··· Record set

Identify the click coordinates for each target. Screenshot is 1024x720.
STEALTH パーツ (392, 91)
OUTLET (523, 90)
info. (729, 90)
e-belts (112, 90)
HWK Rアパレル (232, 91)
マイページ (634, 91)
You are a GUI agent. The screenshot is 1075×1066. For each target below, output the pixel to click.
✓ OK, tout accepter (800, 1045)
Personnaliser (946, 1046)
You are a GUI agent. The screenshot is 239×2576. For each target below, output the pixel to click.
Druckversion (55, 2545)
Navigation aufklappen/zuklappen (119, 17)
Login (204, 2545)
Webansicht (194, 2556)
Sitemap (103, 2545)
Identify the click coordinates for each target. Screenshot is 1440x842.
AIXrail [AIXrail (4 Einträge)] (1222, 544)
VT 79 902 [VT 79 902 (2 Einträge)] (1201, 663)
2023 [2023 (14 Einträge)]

······

:: About this exercise ::
Copy exactly the lines from the one with "AIXrail [AIXrail (4 Einträge)] (1222, 544)" through the last line of the material, keeping both ends.

:: Your response ::
AIXrail [AIXrail (4 Einträge)] (1222, 544)
VT 79 902 [VT 79 902 (2 Einträge)] (1201, 663)
2023 [2023 (14 Einträge)]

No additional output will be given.